The SCOTUS decision in the Wyeth v. Levine case created much mischief in the field of preemption. The Court’s sloppy overstatement of the significance and availability of the Changes Being Effected (CBE) process breathed new life into prescription drug failure to warn cases that should have been safely interred at the pleadings stage. As bad as the Levine decision was, things were made worse when lazy lower courts seized upon the Levine rationale to wave along failure to warn cases with scarcely an ounce of analysis.

But the times they are a-changing. The SCOTUS Albrecht decision restored some rigor and sanity to the doctrine of preemption of prescription drug failure to warn claims. More and more, we seem to be coming closer to a logical decision tree: What exactly should have been warned of that wasn’t? (Many plaintiffs do not want to come clean on that point until closing argument.) When exactly should that warning have been employed? (If the point in time preceded the approved label or postdated the plaintiff’s usage of the product, the case should be a goner.) What exact evidence shows that the manufacturer should have availed itself of the vaunted CBE process? (Is the evidence strong enough? Is it new enough?)

Rayes v. Novartis Pharms. Corp., 2021 U.S. Dist. LEXIS 112216 (C.D. Cal. June 11, 2021), is a recent, favorable prescription drug preemption case emphasizing the importance of “newly acquired information” as a prerequisite that plaintiffs must satisfy to avoid preemption under Albrecht. The plaintiff in Rayes claimed that he suffered serious eye injuries, including vision loss, from the drug Beovu, which is indicated for the treatment of age-related macular degeneration. The First Amended Complaint (FAC) included claims for failure to warn, negligence, fraudulent misrepresentation, and negligent misrepresentation. Despite that multiplicity of causes of action, the claims boiled down to failure to warn and failure to test. The defendant filed a motion to dismiss.

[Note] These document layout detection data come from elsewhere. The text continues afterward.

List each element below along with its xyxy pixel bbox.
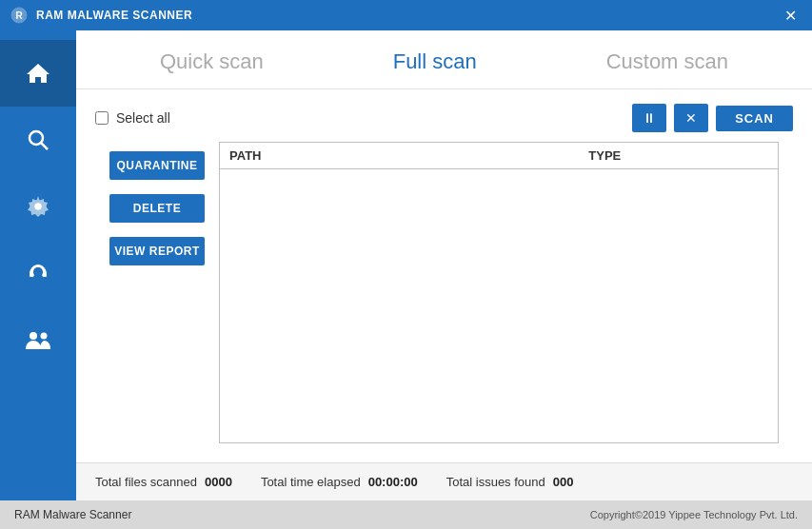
footer-stats: Total files scanned 0000 Total time elap… xyxy=(76,462,812,500)
panel: Select all ⏸ ✕ SCAN QUARANTINE DELE xyxy=(76,89,812,462)
app-icon: R xyxy=(10,6,29,25)
svg-point-2 xyxy=(30,131,43,145)
action-buttons: ⏸ ✕ SCAN xyxy=(632,104,793,132)
quarantine-button[interactable]: QUARANTINE xyxy=(109,151,205,180)
scan-button[interactable]: SCAN xyxy=(716,106,793,131)
tab-full-scan[interactable]: Full scan xyxy=(374,45,496,79)
issues-found-value: 000 xyxy=(553,475,574,489)
sidebar-item-search[interactable] xyxy=(0,107,76,173)
issues-found-stat: Total issues found 000 xyxy=(446,475,574,489)
scan-tabs: Quick scan Full scan Custom scan xyxy=(76,30,812,89)
svg-point-6 xyxy=(30,332,37,340)
pause-button[interactable]: ⏸ xyxy=(632,104,666,132)
svg-line-3 xyxy=(41,143,48,149)
files-scanned-label: Total files scanned xyxy=(95,475,197,489)
files-scanned-stat: Total files scanned 0000 xyxy=(95,475,232,489)
copyright-text: Copyright©2019 Yippee Technology Pvt. Lt… xyxy=(590,509,798,520)
select-all-row: Select all xyxy=(95,110,170,126)
sidebar xyxy=(0,30,76,500)
status-bar: RAM Malware Scanner Copyright©2019 Yippe… xyxy=(0,500,812,529)
close-scan-icon: ✕ xyxy=(685,110,697,126)
svg-point-5 xyxy=(35,204,42,210)
time-elapsed-value: 00:00:00 xyxy=(368,475,418,489)
sidebar-item-home[interactable] xyxy=(0,40,76,107)
svg-text:R: R xyxy=(15,10,23,21)
controls-row: Select all ⏸ ✕ SCAN xyxy=(95,104,793,132)
table-header: PATH TYPE xyxy=(220,143,778,169)
time-elapsed-label: Total time elapsed xyxy=(261,475,361,489)
left-actions: QUARANTINE DELETE VIEW REPORT xyxy=(95,142,219,448)
close-scan-button[interactable]: ✕ xyxy=(674,104,708,132)
tab-quick-scan[interactable]: Quick scan xyxy=(141,45,283,79)
close-button[interactable]: ✕ xyxy=(779,5,802,27)
sidebar-item-support[interactable] xyxy=(0,240,76,306)
title-bar: R RAM MALWARE SCANNER ✕ xyxy=(0,0,812,30)
svg-point-7 xyxy=(41,333,48,340)
app-name-status: RAM Malware Scanner xyxy=(14,508,131,521)
middle-panel: QUARANTINE DELETE VIEW REPORT PATH TYPE xyxy=(95,142,793,448)
col-type: TYPE xyxy=(588,148,768,163)
scan-table[interactable]: PATH TYPE xyxy=(219,142,779,443)
select-all-label: Select all xyxy=(116,110,170,126)
sidebar-item-settings[interactable] xyxy=(0,173,76,240)
sidebar-item-users[interactable] xyxy=(0,306,76,373)
delete-button[interactable]: DELETE xyxy=(109,194,205,223)
content-area: Quick scan Full scan Custom scan Select … xyxy=(76,30,812,500)
files-scanned-value: 0000 xyxy=(205,475,232,489)
view-report-button[interactable]: VIEW REPORT xyxy=(109,237,205,265)
main-wrapper: Quick scan Full scan Custom scan Select … xyxy=(0,30,812,500)
time-elapsed-stat: Total time elapsed 00:00:00 xyxy=(261,475,418,489)
right-table: PATH TYPE xyxy=(219,142,793,448)
tab-custom-scan[interactable]: Custom scan xyxy=(587,45,747,79)
table-body xyxy=(220,169,778,341)
select-all-checkbox[interactable] xyxy=(95,111,109,125)
col-path: PATH xyxy=(229,148,588,163)
pause-icon: ⏸ xyxy=(643,110,656,126)
issues-found-label: Total issues found xyxy=(446,475,545,489)
title-bar-text: RAM MALWARE SCANNER xyxy=(36,9,779,22)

The plaintiff had a couple of things going for him in the Rayes case. There was peer reviewed literature supporting a causal relationship between the drug and the injury, the label had been changed to add a warning, and there seemed to be safer alternative drugs available. But the defendant had something better: preemption. Naturally, the court confronted the Levine question of whether the defendant should have implemented a CBE to add the warnings in question to the Beovu label. Such a CBE must be premised on “newly acquired information,” which is defined as “data, analyses, or other information not previously submitted to the [FDA] which may include (but are not limited to) data derived from new clinical studies, reports of adverse events, or new analyses of previously submitted data (e.g., metaanalyses) if the studies, events, or analyses reveal risks of a different type or greater severity or frequency than previously included in submissions to FDA.” Id. at *12-13 (quoting McGrath v. Bayer Healthcare Pharms. Inc., 393 F.Supp. 3d 161, 167 (E.D.N.Y. 2019).)

The Rayes court concluded that the plaintiff did not meet the “newly acquired information” standard: “Plaintiff’s FAC is full of allegations of newly acquired information that does not help his case.” Id. at *13. Most of the allegations in the complaint (such as the label change) post-dated the plaintiff’s use of the product and thus could not possibly serve as “new” information as to this plaintiff. Only the period between FDA approval and the plaintiff’s use was relevant.

The “only genuinely new information” that the plaintiff alleged was between three to ten individual adverse event reports of retinal vasculitis after use of Beovu. But the Rayes court concluded that such a small number of adverse events would plainly have been insufficient to constitute “newly acquired information” under relevant FDA standards for scientific evidence that could justify a CBE. Id. at *16. We expect fellow defense hacks to cite this holding frequently going forward.

The plaintiff was not quite done yet, though the Rayes court would quickly change that. The plaintiff sought to “circumvent” preemption by claiming that the defendant failed to disclose clinical trial information to the FDA showing the drug’s “propensity” to cause the alleged eye injuries. Id. at *14. But that sort of claim, grounded upon a manufacturer’s alleged misrepresentation to the FDA, is preempted per the SCOTUS Buckman decision. To the extent the plaintiff alleged fraud/misrepresentation to persons other than the FDA, those claims were insufficiently pleaded.

As a nice, gratuitous cherry on top of this judicial treat, the Rayes court also held that the plaintiff’s misrepresentation claims flunked the particularity requirement of Federal Rule of Civil Procedure 9(b): “The only fraud Plaintiff alleges with any particularity is fraud against the FDA, which, as discussed above, is preempted by Buckman.” Id. at *16.

The court dismissed the FAC without leave to amend. The Rayes case presents a clear vision of Levine preemption, as refined by Albrecht, and focused on what is and is not adequate newly acquired information.